I look back with great fondness on my time (2013-2015) as the Director of Valparaiso University Study Centre in Cambridge, England. I am immensely grateful to VU for all the opportunities this experience provided for the students, my family, and myself. My children felt very welcomed by the VU students and, aside from some new-kid-at-school jitters, loved their time at Impington Village College. My daughter Kya embraced her new British accent within a month of starting school and my son Abraham found his vocation in theatre through the many opportunities to watch and perform on the British stage. I was pleased to see how the VU students quickly formed strong connections to one another through being foreigners together, participating in our weekly rituals, particularly Common Meal, and exploring England together.
I think if I tried to summarize the experience my words would be grossly inadequate. I’d like to therefore share a smattering of the events that enriched my life and, I think, the lives of the students who participated. The cohorts or individual students who read this will recognize themselves in some of the comments.
The informal but intense competition for the best Common Meal. As the beneficiary of some amazing food I have to say I encouraged this rivalry.
Punting on the Cam, particularly those brave souls who actually punted, and the one who took a dive.
Our house intruders (twice) and the student who confronted and (successfully) ordered one of them out of the house.
Hiking in a torrential rain storm.
Hiking under the clouds became too heavy to move forward.
Being threatened by a Bull.
Other, slightly wilder, party
I loved that so many of the students decided to travel in Britain or the continent together, creating new memories as they traversed many new lands.
Some very creative scavenger hunt solutions and hilarious videos and pictures.
The Crepe Man.
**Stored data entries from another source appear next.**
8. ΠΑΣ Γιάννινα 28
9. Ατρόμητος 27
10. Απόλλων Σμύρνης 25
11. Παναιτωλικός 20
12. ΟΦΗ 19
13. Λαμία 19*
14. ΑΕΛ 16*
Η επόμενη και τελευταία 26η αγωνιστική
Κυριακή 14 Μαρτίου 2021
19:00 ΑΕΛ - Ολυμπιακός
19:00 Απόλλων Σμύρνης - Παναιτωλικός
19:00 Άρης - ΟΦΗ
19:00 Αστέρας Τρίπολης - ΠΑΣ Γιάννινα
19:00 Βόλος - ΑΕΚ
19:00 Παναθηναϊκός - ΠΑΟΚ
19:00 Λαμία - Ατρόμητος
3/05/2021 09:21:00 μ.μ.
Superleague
If you can’t love him you can’t love anyone.
A couple fascinating court cases in person.
Those brave and curious souls who explored Cambridge alone, intentionally meeting Cambridge residents on their home turf.
The food poisoning incident that nearly shut down the center for a few days and a few visits to the National Health Service.
Visiting Alum with stories of past years.
The lively banter with Phil, our coach driver.